Clinton traveled on Epstein's plane about 26 times, she said, but she characterized it as "one journey" and said she knows Clinton didn't receive a massage during it.
"That would've been the only time that I think that President Clinton could have even received a massage," she said. "And he didn't, because I was there."
Maxwell questions whether Epstein died by suicide
In a two-page July memo declaring it wouldn't be releasing its files on Epstein, the FBI said its investigators concluded Epstein died by suicide in his Manhattan jail cell in August 2019. Maxwell questioned that finding in her interview with Blanche.
"I do not believe he died by suicide, no," she said.
But she disputed conspiracy theories suggesting someone outside the jail had Epstein killed to keep him silent.
"Of course it's possible," Maxwell said. "But I don't know of any reason why, and I don't believe in the blackmail or in any of this, I don't think Epstein had a hit on like that."
She added she thought the idea was "ludicrous" because Epstein would have been "a very easy target" before he was jailed in 2019 if a powerful person had actually decided to take him out. If Epstein was murdered, she believes it was "an internal situation" involving someone else at the jail.
Maxwell says she can't explain massive money transfers from Epstein
Blanche asked Maxwell about banking records indicating Epstein sent her or her entities about $30 million over several years. The transfers included $18.3 million in 1999, $5 million in 2002 and $7.4 million in 2007.
By 2005, Epstein was under investigation for sex crimes involving minors.
Maxwell denied Epstein was paying her for recruiting underage girls to be sexually abused, as prosecutors suggested at her trial. She said some of the transfers could have been to accounts controlled by Epstein's accountants or could have been loans from Epstein for her business ventures.
"He never paid me ... for any nefarious reason," Maxwell said. "I don't think this money is mine."
Maxwell maintains innocence, despite convictions
Maxwell maintained her innocence throughout the two days of interviews despite being convicted in 2021 of conspiring to entice and transport minors for illegal sex acts and of sex trafficking a minor to Epstein.
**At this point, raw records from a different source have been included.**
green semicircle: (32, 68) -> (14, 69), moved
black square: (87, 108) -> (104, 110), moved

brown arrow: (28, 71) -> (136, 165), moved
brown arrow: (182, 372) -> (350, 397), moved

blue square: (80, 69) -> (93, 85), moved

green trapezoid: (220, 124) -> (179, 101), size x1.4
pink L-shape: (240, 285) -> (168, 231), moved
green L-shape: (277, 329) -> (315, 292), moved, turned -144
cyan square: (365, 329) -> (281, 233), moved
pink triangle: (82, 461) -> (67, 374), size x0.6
Maxwell has an appeal pending at the U.S. Supreme Court.
She said she never knowingly recruited someone underage to perform massages for Epstein and never witnessed sexual abuse.
"I never saw a single masseuse ever look unhappy or not come back or whatever," she said.
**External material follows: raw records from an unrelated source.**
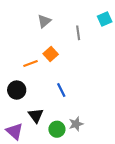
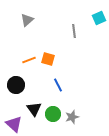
gray triangle: (44, 21) -> (27, 20), moved
orange square: (51, 54) -> (48, 59), moved, turned -32
green circle: (57, 129) -> (53, 114), moved

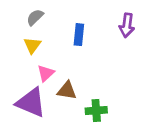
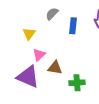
gray semicircle: (35, 17) -> (52, 14), moved
blue rectangle: (79, 35) -> (73, 26), moved

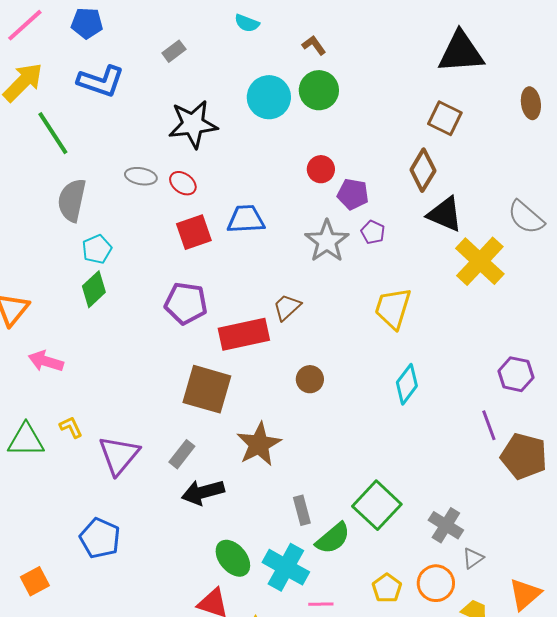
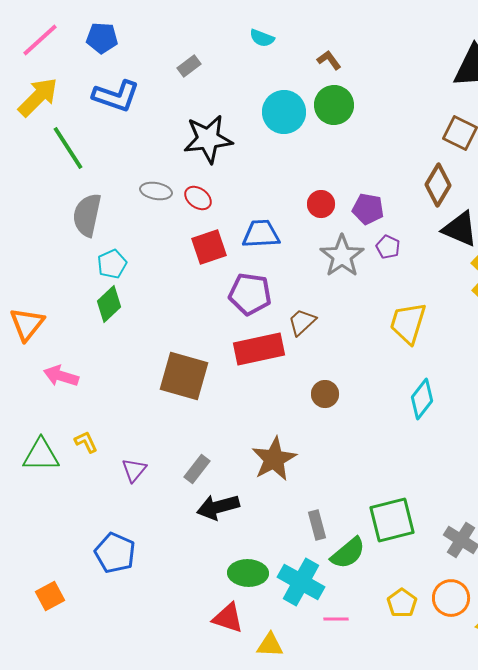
red circle: (321, 169) -> (321, 204), moved
purple pentagon: (186, 303) -> (250, 294), moved
brown square: (207, 389) -> (184, 376), moved
purple triangle: (119, 455) -> (134, 470), size x0.6
green square: (377, 505) -> (392, 520), turned 33
green ellipse: (233, 558) -> (248, 573), turned -48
The seeming dead end when it comes to new accountability is unlikely to satisfy victims, who were already upset by the Justice Department's decision to shift Maxwell to a lower-security prison after she spoke with Blanche.
"President Trump has sent a clear message today: Pedophiles deserve preferential treatment and their victims do not matter," the surviving siblings of Epstein victim Virginia Giuffre, who died by suicide in April, said in a statement along with victim Annie Farmer and her sister, Maria Farmer, after reports of the move.
After the transcripts' release, Maxwell defense lawyer David Oscar Markus said in a statement on X that his client "is innocent" and never participated in sexual abuse against anyone.